Rocky Mountain College made the right decision for its commencement speaker.
No, we're not necessarily saying Montana billionaire Greg Gianforte was the perfect pick to speak at this year's graduation. Instead, we think that letting Gianforte speak at commencement was the right decision, rather than unceremoniously dumping him because some might be upset with his odd scientific and possibly troubling worldviews.
Billings is the second Montana community which has been roiled by Gianforte speaking at graduation. Montana Tech in Butte also invited Gianforte to commencement despite protests from some on faculty concerned that his views are terribly unscientific for a place that specializes in science. One professor even went as far as to compare Gianforte to Osama bin Laden.
Here in Billings the reaction has been much less vitriolic. Whether that's a function of private school versus public, or a different climate is impossible to say.
Yet keeping Gianforte as the graduation speaker makes sense for more than the poor etiquette of rescinding the invitation.
Instead, we believe two important principles are preserved by letting Gianforte speak.
Critics of Gianforte's position might be loathe to admit it, but this highly successful businessman might actually have something insightful and meaningful to say to recently minted graduates who hope to achieve the kind of wild success he has.
Secondly, and most importantly, it's a sad and scary day when, in a country that cherishes free speech, we say: Here is a person who must not be allowed to speak.
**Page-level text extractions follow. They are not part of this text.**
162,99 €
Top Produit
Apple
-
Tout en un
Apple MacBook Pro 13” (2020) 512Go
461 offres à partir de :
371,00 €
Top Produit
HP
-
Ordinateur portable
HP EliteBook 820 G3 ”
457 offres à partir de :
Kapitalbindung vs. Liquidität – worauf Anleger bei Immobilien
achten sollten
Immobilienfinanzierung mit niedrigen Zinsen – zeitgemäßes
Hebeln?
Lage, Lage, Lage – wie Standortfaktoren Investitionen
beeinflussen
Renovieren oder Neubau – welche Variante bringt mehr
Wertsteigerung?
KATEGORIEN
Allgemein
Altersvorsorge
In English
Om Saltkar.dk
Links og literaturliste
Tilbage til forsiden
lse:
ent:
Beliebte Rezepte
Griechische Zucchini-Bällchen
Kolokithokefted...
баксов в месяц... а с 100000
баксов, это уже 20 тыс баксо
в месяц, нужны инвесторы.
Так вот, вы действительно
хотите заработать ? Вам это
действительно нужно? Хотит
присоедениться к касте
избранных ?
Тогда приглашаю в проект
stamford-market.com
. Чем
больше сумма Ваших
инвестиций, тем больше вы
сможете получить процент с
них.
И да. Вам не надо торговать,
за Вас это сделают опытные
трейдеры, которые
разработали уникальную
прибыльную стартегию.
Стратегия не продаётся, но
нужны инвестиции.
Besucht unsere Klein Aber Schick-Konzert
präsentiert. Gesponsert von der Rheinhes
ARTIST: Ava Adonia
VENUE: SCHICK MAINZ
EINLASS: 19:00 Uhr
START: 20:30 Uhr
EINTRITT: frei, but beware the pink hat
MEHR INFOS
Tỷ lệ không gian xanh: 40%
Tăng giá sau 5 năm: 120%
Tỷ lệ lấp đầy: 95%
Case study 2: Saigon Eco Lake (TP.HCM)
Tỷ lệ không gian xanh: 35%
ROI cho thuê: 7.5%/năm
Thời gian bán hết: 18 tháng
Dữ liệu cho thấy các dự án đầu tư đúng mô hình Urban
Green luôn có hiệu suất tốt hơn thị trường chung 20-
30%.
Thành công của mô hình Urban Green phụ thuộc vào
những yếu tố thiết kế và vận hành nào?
Listening to someone speak doesn't mean we abdicate thinking critically. Moreover, we sometimes need to hear those with whom we vehemently disagree. That is the heart of public discourse and the currency for the marketplace of ideas.
That being said, we should point out: We have no idea what Gianforte will speak about. We hope he'll use the opportunity to share some of his experiences with success and failure to help inspire the next generation of leaders. We hope he emphasizes that although this class is graduating, the students' education is not over, it's just the beginning.
And, Gianforte should be heard out not because he's an expert in the creation of the world. He shouldn't be asked to speak because he's a moral authority.
Simply put, Gianforte's virtue — if that is the correct term — is his success in business and technology. Money is a measure of success, not a guarantee of moral superiority.
Let's be honest: From news reports, Gianforte's views on the creation of the world run against science. They are convictions of faith, not supported by the evidence of science. But, Gianforte is not being asked to speak at either institution because of his views on creation.
The Gianforte family view on homosexuality and gay marriage are also troubling. While Gianforte has recently written more about the dangers of discrimination, questions remain. But Gianforte isn't being asked to speak because he's considered an authority on gay marriage or civil rights.
And, it's also hard to criticize the man before he's even opened his mouth.
So, we'll say it again: Let the man speak.